Why are there so many certificates in a Kubernetes cluster?

Question

One Kubernetes cluster contains several components, for example, kubelet, etcd, api-server, etc.

We need to set up many certificates and keys when setting up a cluster, then they can carry these certificates to communicate with each other.
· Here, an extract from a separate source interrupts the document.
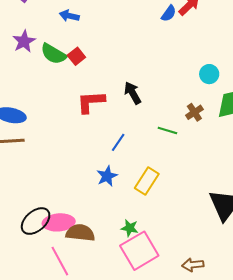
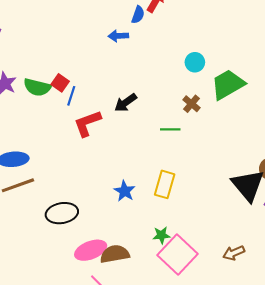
blue arrow: (69, 16) -> (118, 36), moved
black arrow: (133, 93) -> (126, 103), turned -80
blue line: (118, 142) -> (71, 96), moved
black ellipse: (36, 221) -> (62, 213), moved, turned 48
> kubectl describe pod kube-apiserver-controlplane -n=kube-system


Name:                 kube-apiserver-controlplane
Namespace:            kube-system
...
Controlled By:  Node/controlplane
Containers:
  kube-apiserver:
    Container ID:  docker://6974d026de0b2fadb3d2628d0df971ddc4c3d772665b2cd960a1d0e385f97a5d
    Image:         k8s.gcr.io/kube-apiserver:v1.20.0
    Image ID:      docker-pullable://k8s.gcr.io/kube-apiserver@sha256:8b8125d7a6e4225b08f04f65ca947b27d0cc86380bf09fab890cc80408230114
    Command:
      kube-apiserver
      ...
      --client-ca-file=/etc/kubernetes/pki/ca.crt
      --etcd-cafile=/etc/kubernetes/pki/etcd/ca.crt
      --etcd-certfile=/etc/kubernetes/pki/apiserver-etcd-client.crt
      --etcd-keyfile=/etc/kubernetes/pki/apiserver-etcd-client.key
      --kubelet-client-certificate=/etc/kubernetes/pki/apiserver-kubelet-client.crt
      --kubelet-client-key=/etc/kubernetes/pki/apiserver-kubelet-client.key
      --proxy-client-cert-file=/etc/kubernetes/pki/front-proxy-client.crt
      --proxy-client-key-file=/etc/kubernetes/pki/front-proxy-client.key
      --tls-cert-file=/etc/kubernetes/pki/apiserver.crt
      --tls-private-key-file=/etc/kubernetes/pki/apiserver.key
      ...
      ...

I know the concept of Certificate Authority(CA), Certificate, mTLS, and the mechanism of HTTPs.

I know the zero-trust model.

But I don't understand what security risk these Kubernetes certificates try to solve.

If the hacker can get root access to our node, they can view everything including the certificate, this complexity seems not to give us more security.

Questions

• What security risks are the most important (common) for a Kubernetes cluster?

• If I don't use certificates to protect internal communication within a cluster, how will the hacker attack me?

  As far as I know, the communication between AWS load balancer and EC2 is HTTP instead of HTTPs, it seems fine. Why are certificates not required between the load balancer and EC2, but required within a Kubernetes cluster?

Answer 1

Trying to answer your multiple questions from my view:

But I don't understand what problem these Kubernetes certificates try to solve.

1. According to Zero trust security model, the main concept behind the zero trust security model is "never trust, always verify”.

   Kubernetes expects that all API communication in the cluster is encrypted by default with TLS, which always checks the identity and integrity of communication between different components.

   One common scenario is referred to as a man-in-the-middle attack.

What security risks are the most important (common) for a Kubernetes cluster?

2. I think the most important security emphysis for a Kubernetes cluster are tls for all traffic/Authentication/Authorization.

   You could also refer to the official docs: securing your cluster

If I don't use certificates to protect internal communication within a cluster, how will you attract me?

3. Better not do that.

Why are certificates not required between the load balancer and EC2, but required within a Kubernetes cluster?

4. That's two different concepts.

   AWS load balancer and EC2 are infrastructure-layer(Iaas) components, which are only responsible for transmitting data stream. You can enforce security options on your own.

   On the other hand, components within a Kubernetes cluster are application-layer ones, which should include secure in-cluster communication by default.